Our study had some limitations. First, we did not explore potential factors that may affect the reproducibility of urinary Al, Sb, Ba, Tl, W and U levels because of the limited population size. Additionally, we relied on a rather homogeneous population with no consumption of tobacco, dietary supplements or seafood and with rare consumption of fish. These factors may have resulted in an underestimation of the between-individual variability compared with a more heterogeneous study group. Third, we did not perform duplicate aliquot precision analysis to assess variability resulting from analytic factors, which may bias estimate of within-individual variability. Finally, our study population was restricted to men of reproductive age. Because different exposure scenarios (e.g., diet and lifestyle) and physiological characteristics (e.g., age and gender) may result in different variability patterns, our results should be applied cautiously to other populations, especially children or pregnant women.

Conclusions

Measurements of Al, Sb, Ba, Tl, W and U in spot samples exhibit a high degree of within-individual variability over a 3-month period.

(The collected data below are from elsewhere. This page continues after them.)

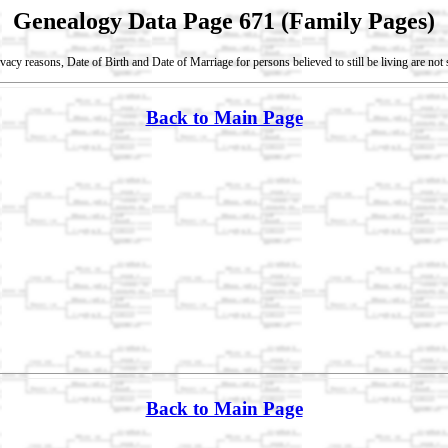
Genealogy Data Page 671 (Family Pages)
vacy reasons, Date of Birth and Date of Marriage for persons believed to still be living are no
Back to Main Page
Back to Main Page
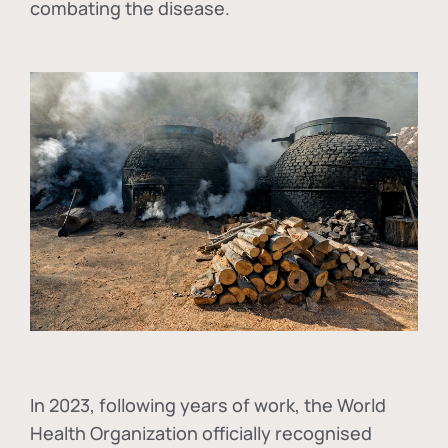
combating the disease.
In
2023, following years of work, the World
Health Organization officially recognised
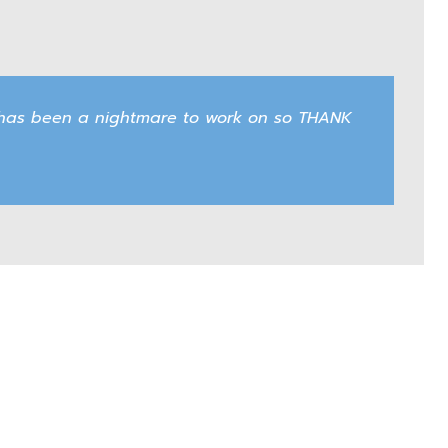
an has been a nightmare to work on so THANK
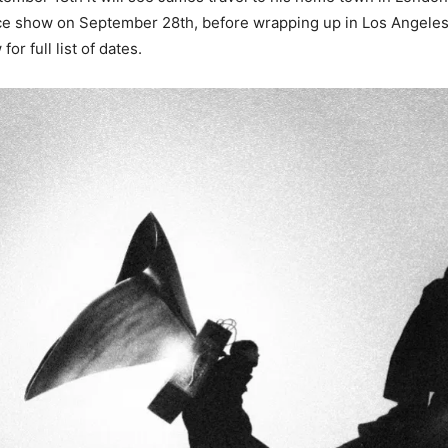
ce show on September 28th, before wrapping up in Los Angele
or full list of dates.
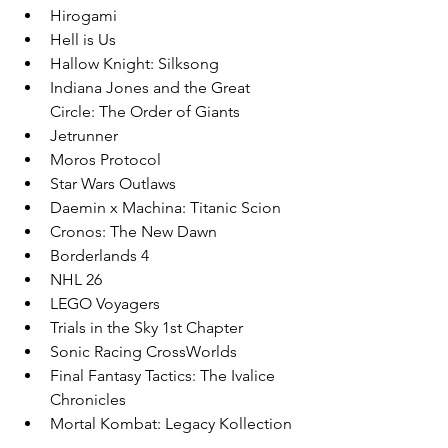
Hirogami
Hell is Us
Hallow Knight: Silksong
Indiana Jones and the Great 
Circle: The Order of Giants
Jetrunner
Moros Protocol
Star Wars Outlaws
Daemin x Machina: Titanic Scion
Cronos: The New Dawn
Borderlands 4
NHL 26
LEGO Voyagers
Trials in the Sky 1st Chapter
Sonic Racing CrossWorlds
Final Fantasy Tactics: The Ivalice 
Chronicles
Mortal Kombat: Legacy Kollection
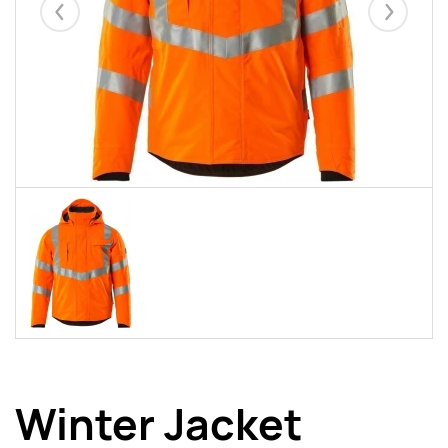
Eelmised
Järgmise
Winter Jacket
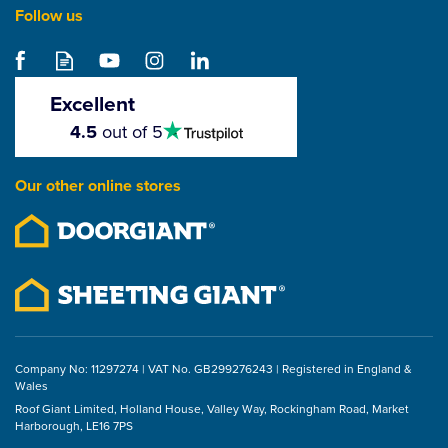
Follow us
Olympic Fixings Tweed
Waterproof Thermal
Glove with Acrylic Liner
Excellent
4.5
4.5
out of 5
stars
From
£7.19
Our other online stores
ex VAT
£8.63
inc VAT
Company No: 11297274 | VAT No. GB299276243 | Registered in England &
Wales
Roof Giant Limited, Holland House, Valley Way, Rockingham Road, Market
Harborough, LE16 7PS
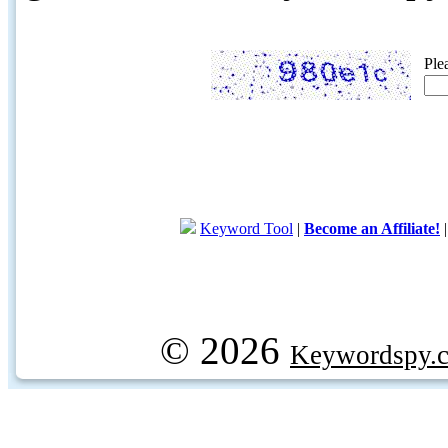
Ple
Keyword Tool
|
Become an Affiliate!
© 2026
Keywordspy.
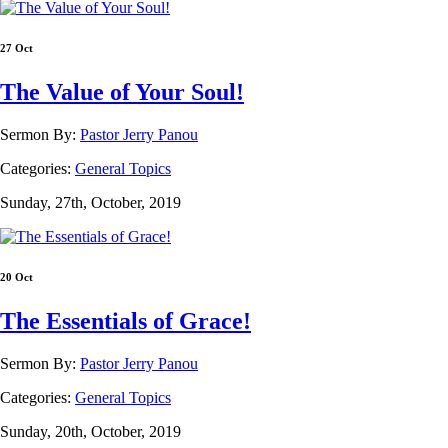
27 Oct
The Value of Your Soul!
Sermon By:
Pastor Jerry Panou
Categories:
General Topics
Sunday, 27th, October, 2019
20 Oct
The Essentials of Grace!
Sermon By:
Pastor Jerry Panou
Categories:
General Topics
Sunday, 20th, October, 2019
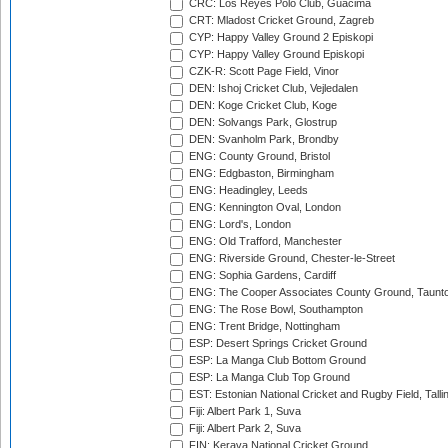
CRC: Los Reyes Polo Club, Guacima
CRT: Mladost Cricket Ground, Zagreb
CYP: Happy Valley Ground 2 Episkopi
CYP: Happy Valley Ground Episkopi
CZK-R: Scott Page Field, Vinor
DEN: Ishoj Cricket Club, Vejledalen
DEN: Koge Cricket Club, Koge
DEN: Solvangs Park, Glostrup
DEN: Svanholm Park, Brondby
ENG: County Ground, Bristol
ENG: Edgbaston, Birmingham
ENG: Headingley, Leeds
ENG: Kennington Oval, London
ENG: Lord's, London
ENG: Old Trafford, Manchester
ENG: Riverside Ground, Chester-le-Street
ENG: Sophia Gardens, Cardiff
ENG: The Cooper Associates County Ground, Taunt
ENG: The Rose Bowl, Southampton
ENG: Trent Bridge, Nottingham
ESP: Desert Springs Cricket Ground
ESP: La Manga Club Bottom Ground
ESP: La Manga Club Top Ground
EST: Estonian National Cricket and Rugby Field, Talli
Fiji: Albert Park 1, Suva
Fiji: Albert Park 2, Suva
FIN: Kerava National Cricket Ground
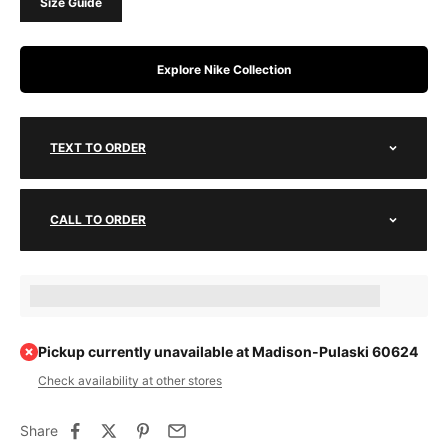
Size Guide
Explore Nike Collection
TEXT TO ORDER
CALL TO ORDER
Earn [points_amount] when completing this purchase.
Pickup currently unavailable at Madison-Pulaski 60624
Check availability at other stores
Share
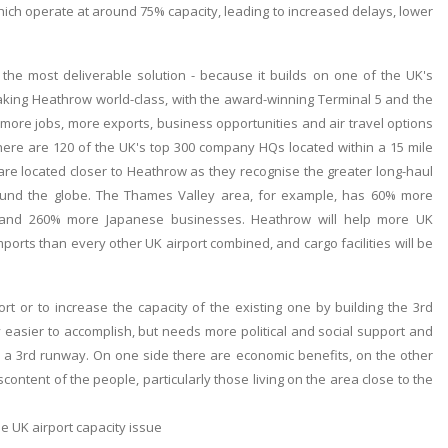
ch operate at around 75% capacity, leading to increased delays, lower
 the most deliverable solution - because it builds on one of the UK's
aking Heathrow world-class, with the award-winning Terminal 5 and the
more jobs, more exports, business opportunities and air travel options
There are 120 of the UK's top 300 company HQs located within a 15 mile
are located closer to Heathrow as they recognise the greater long-haul
round the globe. The Thames Valley area, for example, has 60% more
 and 260% more Japanese businesses. Heathrow will help more UK
ports than every other UK airport combined, and cargo facilities will be
t or to increase the capacity of the existing one by building the 3rd
 easier to accomplish, but needs more political and social support and
 a 3rd runway. On one side there are economic benefits, on the other
content of the people, particularly those living on the area close to the
 UK airport capacity issue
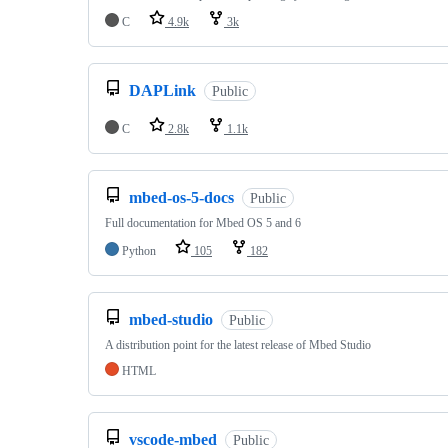
C
4.9k
3k
DAPLink
Public
C
2.8k
1.1k
mbed-os-5-docs
Public
Full documentation for Mbed OS 5 and 6
Python
105
182
mbed-studio
Public
A distribution point for the latest release of Mbed Studio
HTML
vscode-mbed
Public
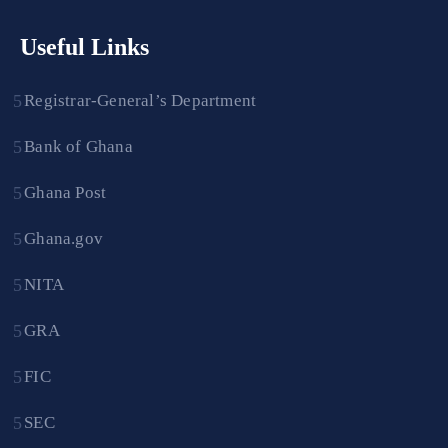
Useful Links
Registrar-General’s Department
Bank of Ghana
Ghana Post
Ghana.gov
NITA
GRA
FIC
SEC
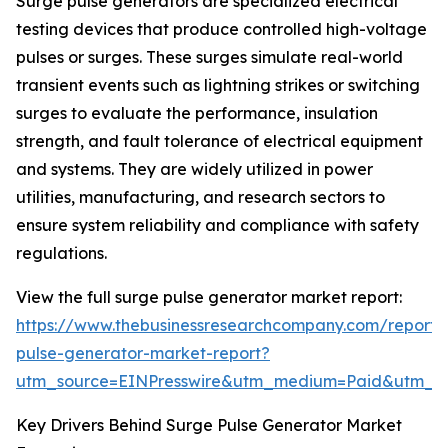
Surge pulse generators are specialized electrical
testing devices that produce controlled high-voltage
pulses or surges. These surges simulate real-world
transient events such as lightning strikes or switching
surges to evaluate the performance, insulation
strength, and fault tolerance of electrical equipment
and systems. They are widely utilized in power
utilities, manufacturing, and research sectors to
ensure system reliability and compliance with safety
regulations.
View the full surge pulse generator market report:
https://www.thebusinessresearchcompany.com/report/
pulse-generator-market-report?
utm_source=EINPresswire&utm_medium=Paid&utm_
Key Drivers Behind Surge Pulse Generator Market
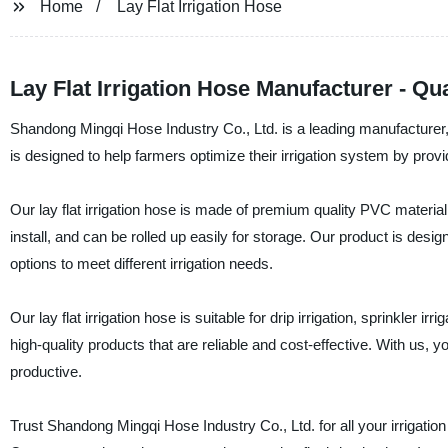
Home
Lay Flat Irrigation Hose
Lay Flat Irrigation Hose Manufacturer - Q
Shandong Mingqi Hose Industry Co., Ltd. is a leading manufacturer, su
is designed to help farmers optimize their irrigation system by provi
Our lay flat irrigation hose is made of premium quality PVC material 
install, and can be rolled up easily for storage. Our product is des
options to meet different irrigation needs.
Our lay flat irrigation hose is suitable for drip irrigation, sprinkler i
high-quality products that are reliable and cost-effective. With us,
productive.
Trust Shandong Mingqi Hose Industry Co., Ltd. for all your irrigati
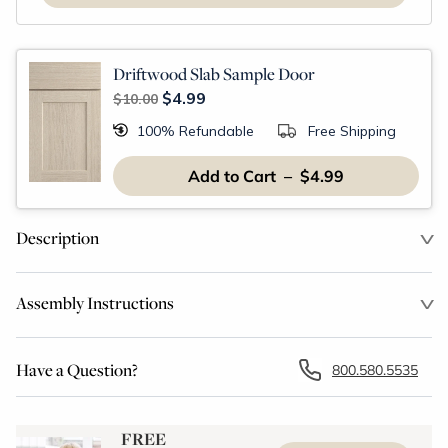
Driftwood Slab Sample Door
$4.99
$10.00
100% Refundable
Free Shipping
Add to Cart – $4.99
Description
Assembly Instructions
Have a Question?
800.580.5535
FREE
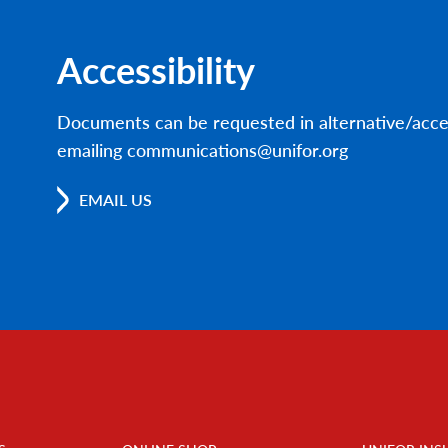
Accessibility
Documents can be requested in alternative/acce
emailing communications@unifor.org
EMAIL US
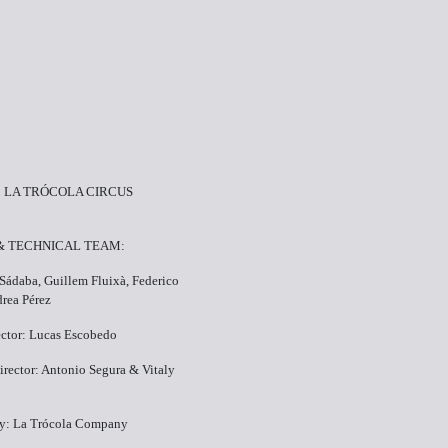
 LA TRÓCOLA CIRCUS
 & TECHNICAL TEAM:
 Sádaba, Guillem Fluixà, Federico
rea Pérez
rector: Lucas Escobedo
irector: Antonio Segura & Vitaly
y: La Trócola Company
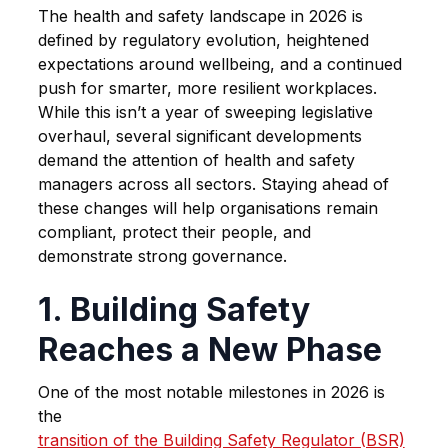
The health and safety landscape in 2026 is
defined by regulatory evolution, heightened
expectations around wellbeing, and a continued
push for smarter, more resilient workplaces.
While this isn’t a year of sweeping legislative
overhaul, several significant developments
demand the attention of health and safety
managers across all sectors. Staying ahead of
these changes will help organisations remain
compliant, protect their people, and
demonstrate strong governance.
1. Building Safety
Reaches a New Phase
One of the most notable milestones in 2026 is
the
transition of the Building Safety Regulator (BSR)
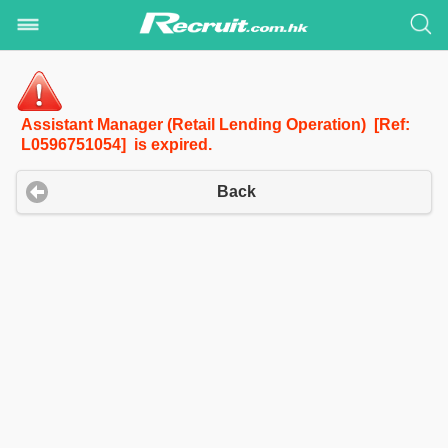
Assistant Manager (Retail Lending Operation) [Ref:
L0596751054] is expired.
Back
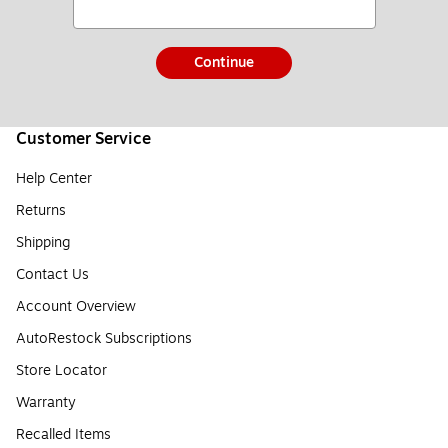
Continue
Customer Service
Help Center
Returns
Shipping
Contact Us
Account Overview
AutoRestock Subscriptions
Store Locator
Warranty
Recalled Items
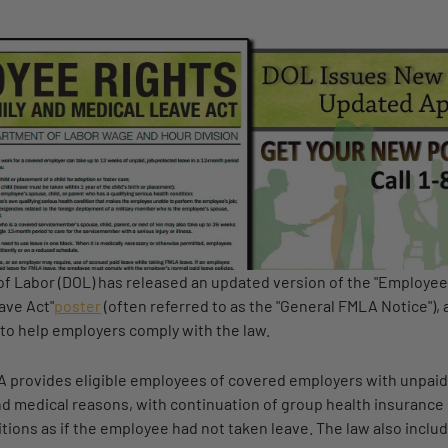
f Labor (DOL) has released an updated version of the "Employee
ave Act"
poster
(often referred to as the "General FMLA Notice"), 
to help employers comply with the law.
 provides eligible employees of covered employers with unpaid
and medical reasons, with continuation of group health insuranc
ions as if the employee had not taken leave. The law also includ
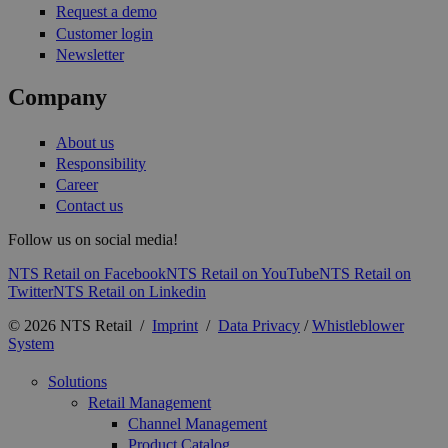
Request a demo
Customer login
Newsletter
Company
About us
Responsibility
Career
Contact us
Follow us on social media!
NTS Retail on Facebook
NTS Retail on YouTube
NTS Retail on
Twitter
NTS Retail on Linkedin
© 2026 NTS Retail /
Imprint
/
Data Privacy
/
Whistleblower
System
Solutions
Retail Management
Channel Management
Product Catalog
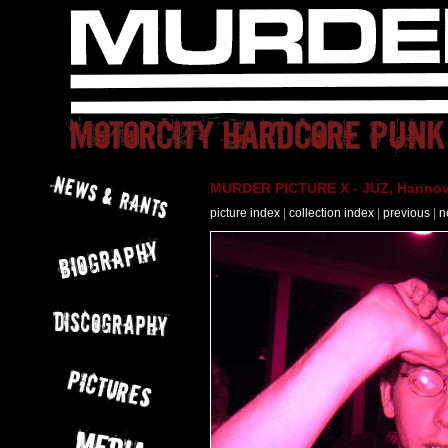
MURDER PICTURE X - JUZ, Hannove
picture index
|
collection index
|
previous
|
n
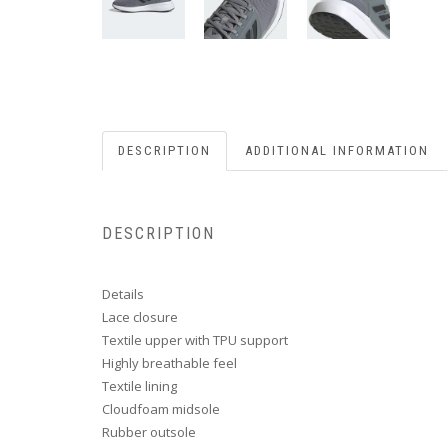
DESCRIPTION
ADDITIONAL INFORMATION
DESCRIPTION
Details
Lace closure
Textile upper with TPU support
Highly breathable feel
Textile lining
Cloudfoam midsole
Rubber outsole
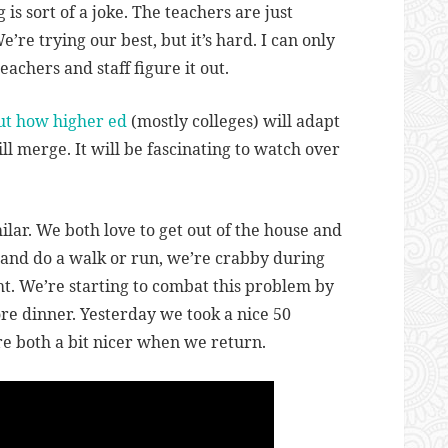
is sort of a joke. The teachers are just
re trying our best, but it’s hard. I can only
teachers and staff figure it out.
ut how higher ed
(mostly colleges) will adapt
 merge. It will be fascinating to watch over
ilar. We both love to get out of the house and
e and do a walk or run, we’re crabby during
ght. We’re starting to combat this problem by
re dinner. Yesterday we took a nice 50
e both a bit nicer when we return.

Samples gathered over longer time intervals may be more variable. Using single spot samples to classify an individual’s 3-month average exposure of Al, Sb, Ba, Tl, W and U can lead to high type 2 classification errors. Collecting multiple specimens from an individual improved the classification; however, the number of specimens required to accurately estimate individuals’ exposure levels were different for the metals under study. The high proportion of inter-day variance of Al, Sb, Ba, Tl, W and U in first-morning voids and 24-h collections indicate that single measures in these elements still cannot offer accurate exposure estimations of an individual over time intervals of weeks or months.